D'abord pris dans l'apesanteur amniotique d'une piscine, les yeux fermés, Salvador se rappelle un des plus beaux moments qu'il ait vécus : sa mère Jacinta, joyeuse au bord de la rivière, chante au diapason d'autres lavandières et étend le linge fraîchement lavé sur les joncs et la menthe. Le petit garçon d'alors ne peut cacher sa fascination pour cette mère d'après-guerre, dont la beauté voluptueuse transcende la rusticité de l'époque. Les cheveux en bataille, le sourire éclatant, la prunelle ténébreuse… Le récit est bousculé puis revient au présent. Celui d'un homme qui a vécu. Celui d'un homme qui a souffert. Puis viennent d'autres souvenirs. Son premier amour, la douleur de la rupture qui suivit, l'écriture comme seule thérapie pour oublier l'inoubliable, la découverte précoce du cinéma et du vide, la difficulté de se séparer des passions qui donnent à la vie sens et espoir.

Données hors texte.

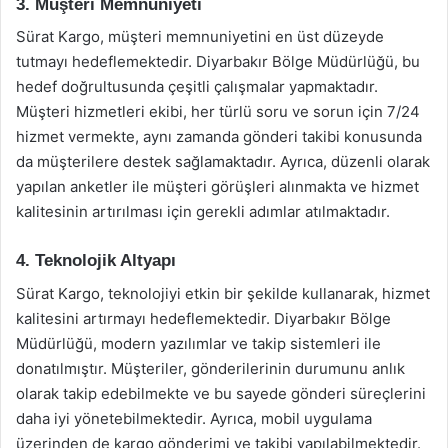
3. Müşteri Memnuniyeti
Sürat Kargo, müşteri memnuniyetini en üst düzeyde
tutmayı hedeflemektedir. Diyarbakır Bölge Müdürlüğü, bu
hedef doğrultusunda çeşitli çalışmalar yapmaktadır.
Müşteri hizmetleri ekibi, her türlü soru ve sorun için 7/24
hizmet vermekte, aynı zamanda gönderi takibi konusunda
da müşterilere destek sağlamaktadır. Ayrıca, düzenli olarak
yapılan anketler ile müşteri görüşleri alınmakta ve hizmet
kalitesinin artırılması için gerekli adımlar atılmaktadır.
4. Teknolojik Altyapı
Sürat Kargo, teknolojiyi etkin bir şekilde kullanarak, hizmet
kalitesini artırmayı hedeflemektedir. Diyarbakır Bölge
Müdürlüğü, modern yazılımlar ve takip sistemleri ile
donatılmıştır. Müşteriler, gönderilerinin durumunu anlık
olarak takip edebilmekte ve bu sayede gönderi süreçlerini
daha iyi yönetebilmektedir. Ayrıca, mobil uygulama
üzerinden de kargo gönderimi ve takibi yapılabilmektedir.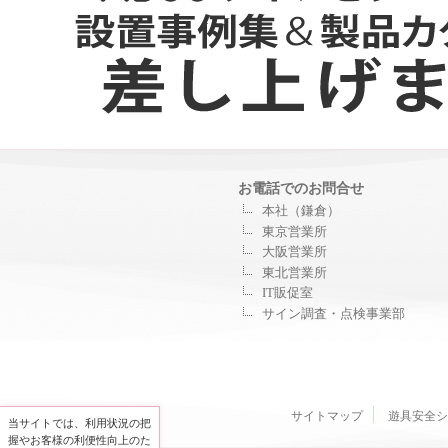
お電話でのお問合せ
本社（鎌倉）
東京営業所
大阪営業所
東北営業所
IT販促室
サイン調査・点検事業部
サイトマップ
遊具安全シ
当サイトでは、利用状況の把
握やお客様の利便性向上のた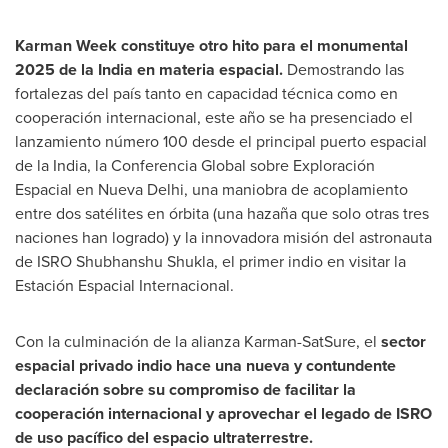
Karman Week constituye otro hito para el monumental
2025 de la
India
en materia espacial.
Demostrando las
fortalezas del país tanto en capacidad técnica como en
cooperación internacional, este año se ha presenciado el
lanzamiento número 100 desde el principal puerto espacial
de la
India
, la Conferencia Global sobre Exploración
Espacial en Nueva Delhi, una maniobra de acoplamiento
entre dos satélites en órbita (una hazaña que solo otras tres
naciones han logrado) y la innovadora misión del astronauta
de ISRO Shubhanshu Shukla, el primer indio en visitar la
Estación Espacial Internacional.
Con la culminación de la alianza Karman-SatSure, el
sector
espacial privado indio hace una nueva y contundente
declaración sobre su compromiso de facilitar la
cooperación internacional y aprovechar el legado de ISRO
de uso pacífico del espacio ultraterrestre.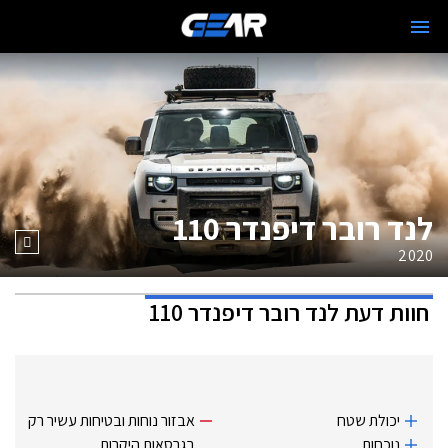
לנד רובר דיפנדר 110
2020
חוות דעת
לנד רובר דיפנדר 110
יכולת שטח
אבזור נוחות ובטיחות עשיר רק
נוכחות
בגרסאות היקרות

Flashback. Salvador émigre avec ses parents à Paterna, un village près de Valence où ils espèrent trouver la prospérité. Ils s’installent dans une grotte troglodyte – le temple de son enfance. On porte l'eau dans des seaux, Jacinta reprise des chaussettes avec un œuf de couture, symbole ultime de résurrection et de vie. Qui sert astucieusement à relier, dans la narration, le fil du passé et celui du présent. Soit l'enfance des années 60, la maturité triomphante des années 80 à Madrid et Salvador de nos jours, isolé, dépressif, victime de plusieurs maux, retiré du monde et du cinéma.
Ne vous méprenez pas, Douleur et gloire n'a rien de cérébral, rien d'élitiste. Au contraire : c'est une œuvre lumineuse, cathartique, qui tire admirablement parti des ressources de la fiction – de ces « coïncidences » qui n'arrivent que dans les films (ou presque). Tel le premier amant de Salvador tombant par hasard sur sa pièce de théâtre disant tout de son remord face à leur rupture… Ce même amant qui dira : « Il n'y a pas un film de toi que je n'aie pas vu », comme soulagé de voir que leur histoire continue à vivre, par des évocations, des réminiscences en images. Encore coïncidence, avec la réapparition mystérieuse d'un portrait de Salvador en train de lire un livre dans la grotte de Paterna. Il a neuf ans. Les murs blanchis à la chaux contrastent avec les fleurs en pots, les carreaux de ciment multicolores aux motifs matissiens. La lumière zénithale achève de donner au cadre une dimension fantasmagorique. Un jeune maçon – amateur de peinture – contemple Salvador, fasciné par la scène, et décide de le dessiner sur un sac de ciment, puis d’emporter le croquis pour le mettre en couleurs chez lui. La candeur mêlée au désir inavouable des deux garçons est d'une telle intensité que Salvador perd connaissance, comme foudroyé. Au-delà des deux histoires d'amour qui marquèrent le héros et vont ici trouver une issue dans la fiction, ce sont les regrets vis-à-vis de sa mère qui vont s'effacer dans un délicieux retournement final. Les douleurs, ainsi exorcisées, finissent par apparaître mineures, quand elles ne sont pas directement moquées…
Douleur et gloire continue donc d'affirmer cette liberté qui a toujours défini le cinéma d'Almodóvar, par sa manière de multiplier les mises en abyme, d'éclater la narration entre le passé et le présent, entre l'auto-fiction et l'imaginaire. Sans jamais perdre de vue la beauté, ni l'émotion.